La década de 2010 ha sido una década increíble para el conocimiento, pero lo más importante es que los descubrimientos de esta década —y la rotunda falta de ellos— han cambiado la forma de pensar de los físicos en sus respectivos campos. La física de partículas y la astrofísica han entrado en una época nueva que cambiará la forma en que los investigadores hacen ciencia. Las nuevas tecnologías basadas en la mecánica cuántica podrían marcar un cambio importante en la informática, la ciencia de los materiales y la forma en que manejamos la energía.

“Parece que estamos en medio de un cambio de paradigma”, dijo a Gizmodo Natalia Toro, profesora asociada de física de partículas y astrofísica en la Universidad de Stanford. “Todavía no está claro a dónde vamos, pero creo que dentro de 50 años, la última década será recordada como el comienzo de un cambio importante en nuestra comprensión de la física”.

Encontrando las cosas más pequeñas

Esta década trajo cambios radicales en la forma de entender de los científicos tanto lo grande como lo más pequeño. Quizás lo más notable es que los científicos del Gran Colisionador de Hadrones, el gran acelerador de partículas que hay Ginebra, descubrieron pruebas de la existencia del bosón de Higgs, la última partícula descrita por la teoría central de la física de partículas, denominada Modelo Estándar.

Antes de 1964, algunas teorías funcionaban bastante bien para describir el universo, pero tenían un problema: predecían que ciertas partículas que los físicos ya sabían que tenían masa deberían no tenerla. Más tarde, seis científicos (el más famoso era Peter Higgs), publicaron tres papers que solucionaban ese problema, detallando un mecanismo por el cual la masa podía convertirse en unas partículas que tuviesen fuerza, llamadas bosones de gauge, por lo que esas teorías que explicaban el universo aún serían correctas. Ese mecanismo requería la existencia de otra partícula, llamada bosón de Higgs. A pesar de buscarlo, nunca consiguieron dar con el bosón de Higgs, hasta esta década.

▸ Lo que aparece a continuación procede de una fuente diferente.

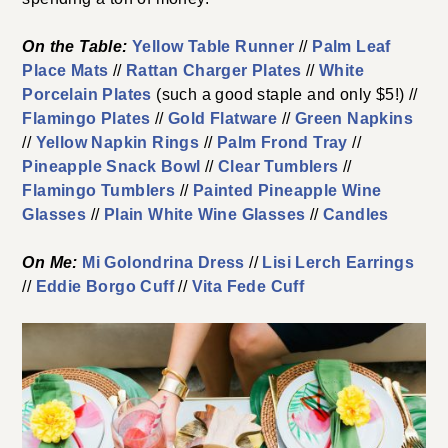
On the Table:
Yellow Table Runner
//
Palm Leaf
Place Mats
//
Rattan Charger Plates
//
White
Porcelain Plates
(such a good staple and only $5!) //
Flamingo Plates
//
Gold Flatware
//
Green Napkins
//
Yellow Napkin Rings
//
Palm Frond Tray
//
Pineapple Snack Bowl
//
Clear Tumblers
//
Flamingo Tumblers
//
Painted Pineapple Wine
Glasses
//
Plain White Wine Glasses
//
Candles
On Me:
Mi Golondrina Dress
//
Lisi Lerch Earrings
//
Eddie Borgo Cuff
//
Vita Fede Cuff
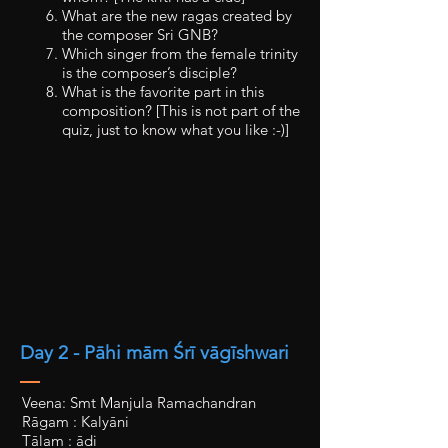
What are the new ragas created by
the composer Sri GNB?
Which singer from the female trinity
is the composer’s disciple?
What is the favorite part in this
composition? [This is not part of the
quiz, just to know what you like :-)]
Day 2 - Pāhi mām Śrī vāgīshwari
Veena: Smt Manjula Ramachandran
Rāgam : Kalyāni
Tālam : ādi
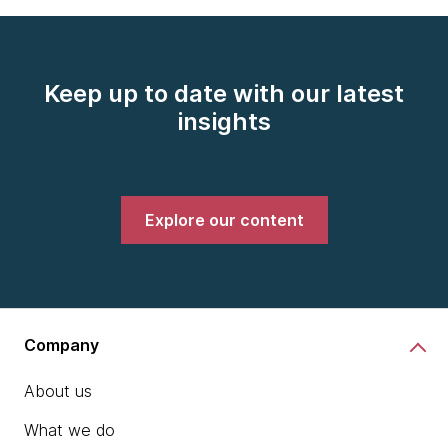
Keep up to date with our latest
insights
Explore our content
Company
About us
What we do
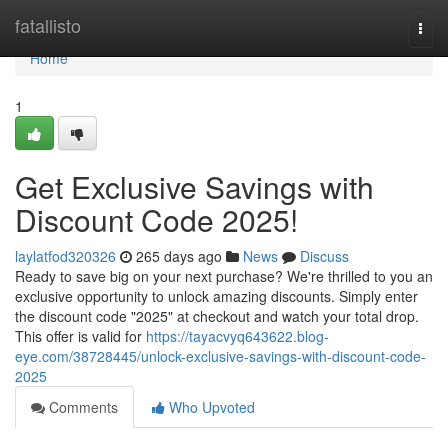
Home
fatallisto
Togg
navi
Home
1
Get Exclusive Savings with
Discount Code 2025!
laylatfod320326
265 days ago
News
Discuss
Ready to save big on your next purchase? We're thrilled to you an
exclusive opportunity to unlock amazing discounts. Simply enter
the discount code "2025" at checkout and watch your total drop.
This offer is valid for
https://tayacvyq643622.blog-
eye.com/38728445/unlock-exclusive-savings-with-discount-code-
2025
Comments
Who Upvoted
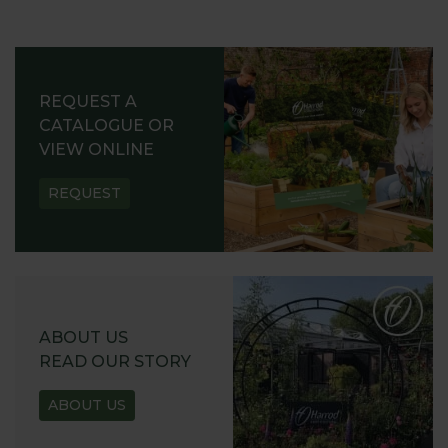
REQUEST A
CATALOGUE OR
VIEW ONLINE
REQUEST
ABOUT US
READ OUR STORY
ABOUT US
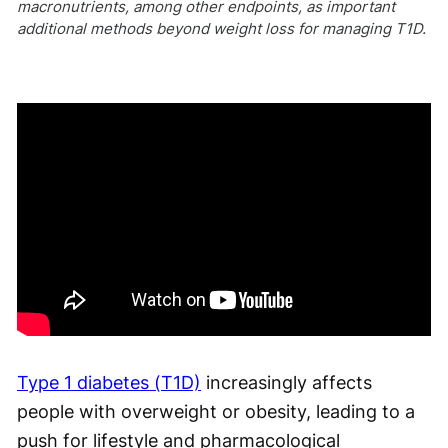
macronutrients, among other endpoints, as important
additional methods beyond weight loss for managing T1D.
Type 1 diabetes (T1D)
increasingly affects
people with overweight or obesity, leading to a
push for lifestyle and pharmacological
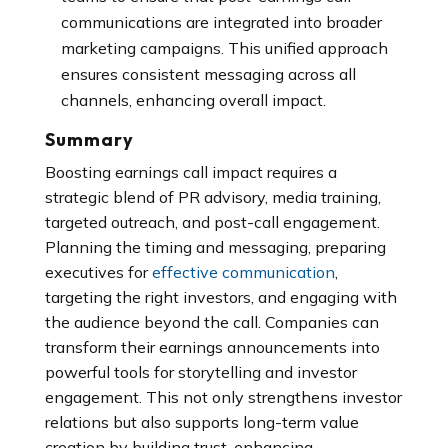
communications are integrated into broader
marketing campaigns. This unified approach
ensures consistent messaging across all
channels, enhancing overall impact.
Summary
Boosting earnings call impact requires a
strategic blend of PR advisory, media training,
targeted outreach, and post-call engagement.
P
lanning the timing and messaging, preparing
executives for
effective communication
,
targeting the right investors, and engaging with
the audience beyond the call. Companies can
transform their earnings announcements into
powerful tools for storytelling and investor
engagement. This not only strengthens investor
relations but also supports long-term value
creation by building trust, enhancing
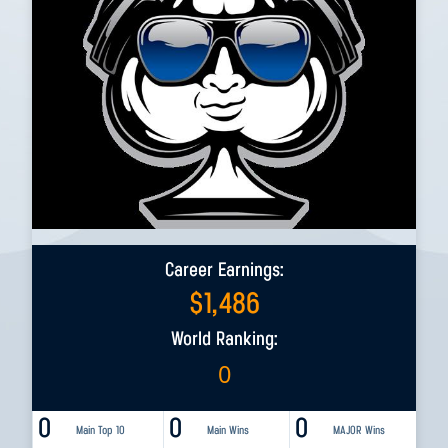
Career Earnings:
$
1,486
World Ranking:
0
0
0
0
Main Top 10
Main Wins
MAJOR Wins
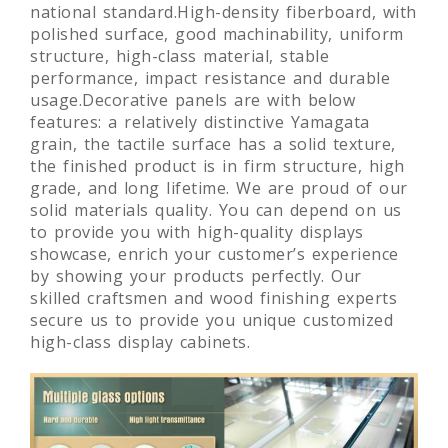
Fireproof board, laminated board which the
formaldehyde level is much lower than
national standard.High-density fiberboard, with
polished surface, good machinability, uniform
structure, high-class material, stable
performance, impact resistance and durable
usage.Decorative panels are with below
features: a relatively distinctive Yamagata
grain, the tactile surface has a solid texture,
the finished product is in firm structure, high
grade, and long lifetime. We are proud of our
solid materials quality. You can depend on us
to provide you with high-quality displays
showcase, enrich your customer’s experience
by showing your products perfectly. Our
skilled craftsmen and wood finishing experts
secure us to provide you unique customized
high-class display cabinets.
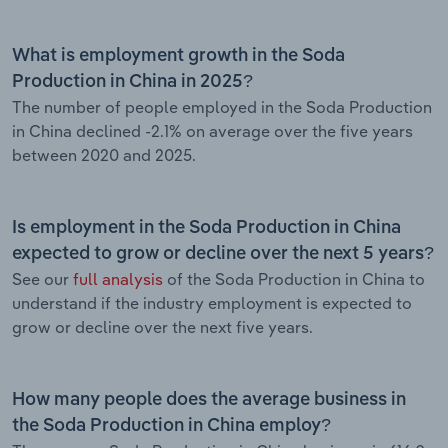
What is employment growth in the Soda
Production in China in 2025?
The number of people employed in the Soda Production
in China declined -2.1% on average over the five years
between 2020 and 2025.
Is employment in the Soda Production in China
expected to grow or decline over the next 5 years?
See our
full analysis
of the Soda Production in China to
understand if the industry employment is expected to
grow or decline over the next five years.
How many people does the average business in
the Soda Production in China employ?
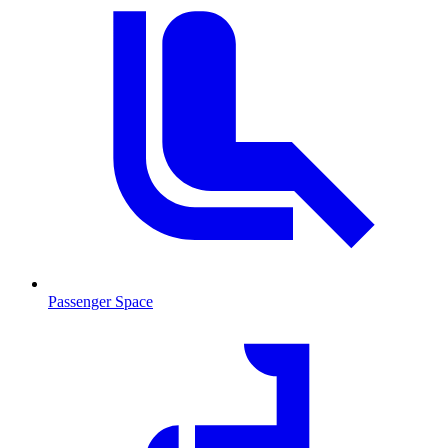
Passenger Space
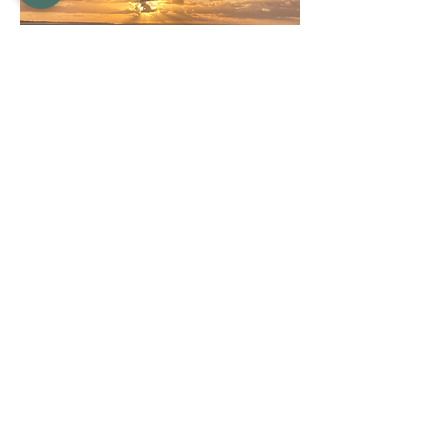
Qualifications/Registrations
Qualifications
Clinical Supervisor
Bachelor of Counselling
Diploma of Health Science (Holistic
Counselling)
Diploma of Clinical Hypnotherapy
Diploma of Neurolinguistic Programming
Certificate IV in Training and Assessment
Registrations
Australian Counselling Association
Level 4 ACA Member # 7692
Australian Hypnotherapy Association
Clinical Member # CM2018727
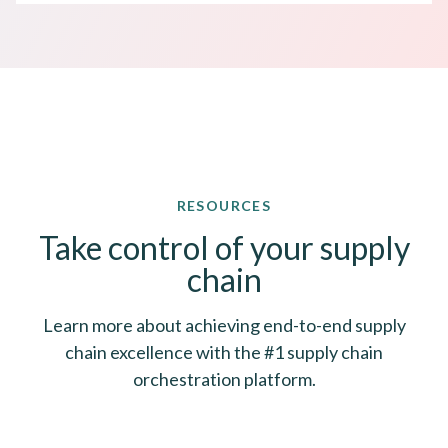
RESOURCES
Take control of your supply
chain
Learn more about achieving end-to-end supply
chain excellence with the #1 supply chain
orchestration platform.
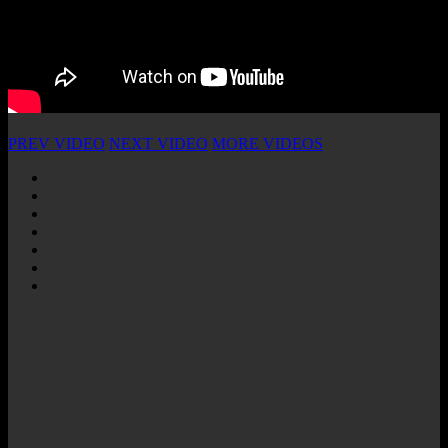
PREV VIDEO
NEXT VIDEO
MORE VIDEOS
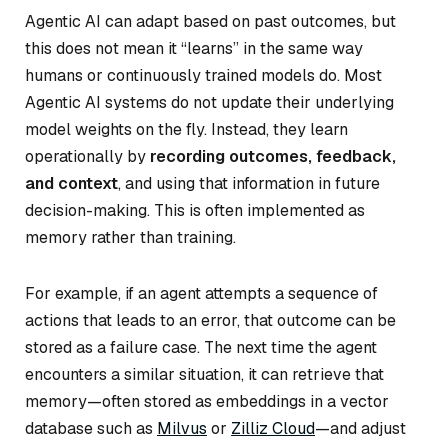
Agentic AI can adapt based on past outcomes, but
this does not mean it “learns” in the same way
humans or continuously trained models do. Most
Agentic AI systems do not update their underlying
model weights on the fly. Instead, they learn
operationally by
recording outcomes, feedback,
and context
, and using that information in future
decision-making. This is often implemented as
memory rather than training.
For example, if an agent attempts a sequence of
actions that leads to an error, that outcome can be
stored as a failure case. The next time the agent
encounters a similar situation, it can retrieve that
memory—often stored as embeddings in a vector
database such as
Milvus
or
Zilliz Cloud
—and adjust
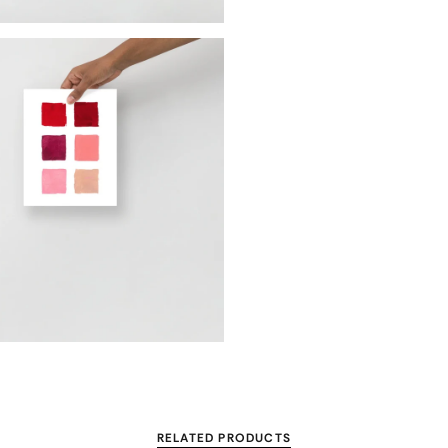
RELATED PRODUCTS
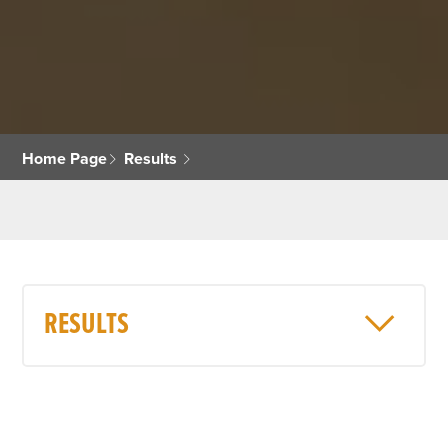
Home Page
Results
RESULTS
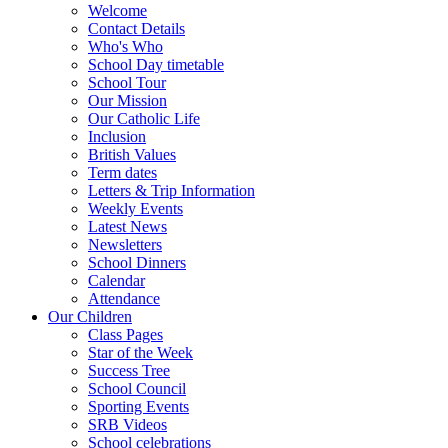
Welcome
Contact Details
Who's Who
School Day timetable
School Tour
Our Mission
Our Catholic Life
Inclusion
British Values
Term dates
Letters & Trip Information
Weekly Events
Latest News
Newsletters
School Dinners
Calendar
Attendance
Our Children
Class Pages
Star of the Week
Success Tree
School Council
Sporting Events
SRB Videos
School celebrations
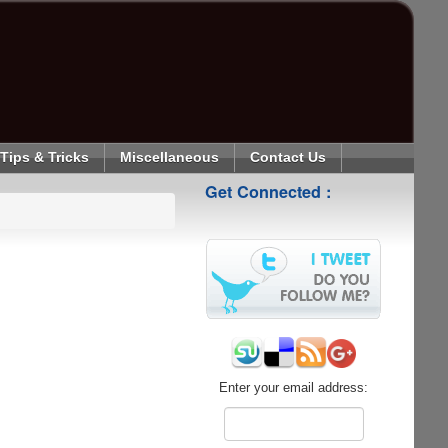
Tips & Tricks
Miscellaneous
Contact Us
Get Connected :
Enter your email address:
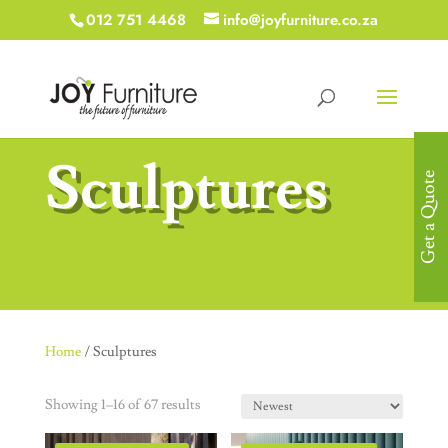
012 751 4468
info@joyfurniture.co.za
Sculptures
Get a Quote
Home
/ Sculptures
Showing 1–16 of 67 results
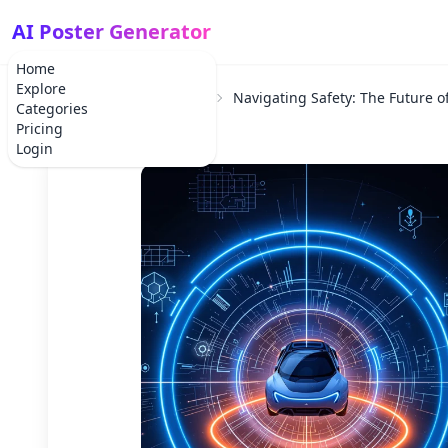
AI Poster Generator
Home
Explore
Home
School Project
Navigating Safety: The Future o
Categories
Pricing
Login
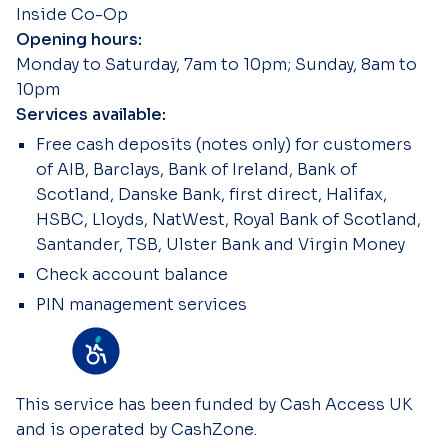
Inside Co-Op
Opening hours:
Monday to Saturday, 7am to 10pm; Sunday, 8am to
10pm
Services available:
Free cash deposits (notes only) for customers
of AIB, Barclays, Bank of Ireland, Bank of
Scotland, Danske Bank, first direct, Halifax,
HSBC, Lloyds, NatWest, Royal Bank of Scotland,
Santander, TSB, Ulster Bank and Virgin Money
Check account balance
PIN management services
This service has been funded by Cash Access UK
and is operated by CashZone.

El Gran Colisionador de Hadrones (LHC, por sus siglas en inglés) del CERN, el experimento científico más grande jamás construido, abrió sus puertas en 2008. El 4 de julio de 2012, investigadores de todo el mundo abarrotaron auditorios y salas de conferencias para escuchar a los investigadores del LHC anunciar que habían descubierto pruebas del bosón de Higgs. Muchos dijeron que se habían encontrado todas las partículas que había predicho el Modelo Estándar, y que por lo tanto, el modelo estaba completo... ¿o quizás no?

El acelerador Linac4
Foto: Robert Hradil, Monika Majer/ProStudio22.ch

“Decir que hemos completado el Modelo Estándar implica que hemos acabado”, dijo a Gizmodo Patty McBride, distinguida científica del Laboratorio Nacional Fermi. “Y no lo hemos hecho”. Muchos misterios y, de hecho, alrededor del 96% de las cosas en el universo, aún no se pueden explicar por el Modelo Estándar.

El Gran Colisionador de Hadrones ha estado inquietantemente tranquilo desde 2012. Desde entonces se han obtenido muchos resultados interesantes que prueban el Modelo Estándar, pero no se han encontrado nuevas partículas después del bosón de Higgs. Los físicos esperaban que el CERN descubriera pruebas de otras partículas, como las supercompañeras. Se predijo que estas partículas proporcionarían simultáneamente una explicación de por qué la gravedad es mucho más débil que las otras fuerzas (piensa por ejemplo que toda la gravedad de la Tierra es incapaz de evitar que un imán de nevera atraiga un clip de metal) y podrían ser la verdadera identidad de la materia oscura, el misterioso material que parece formar el andamiaje del universo que no hemos sido capaces de observar directamente. Y aunque todavía quedan muchos datos del LHC para analizar y a pesar de que el LHC podrá aumentar dentro de poco la tasa de colisiones que es capaz de hacer, los científicos comienzan a preguntarse si alguna vez encontrarán pruebas de estas partículas.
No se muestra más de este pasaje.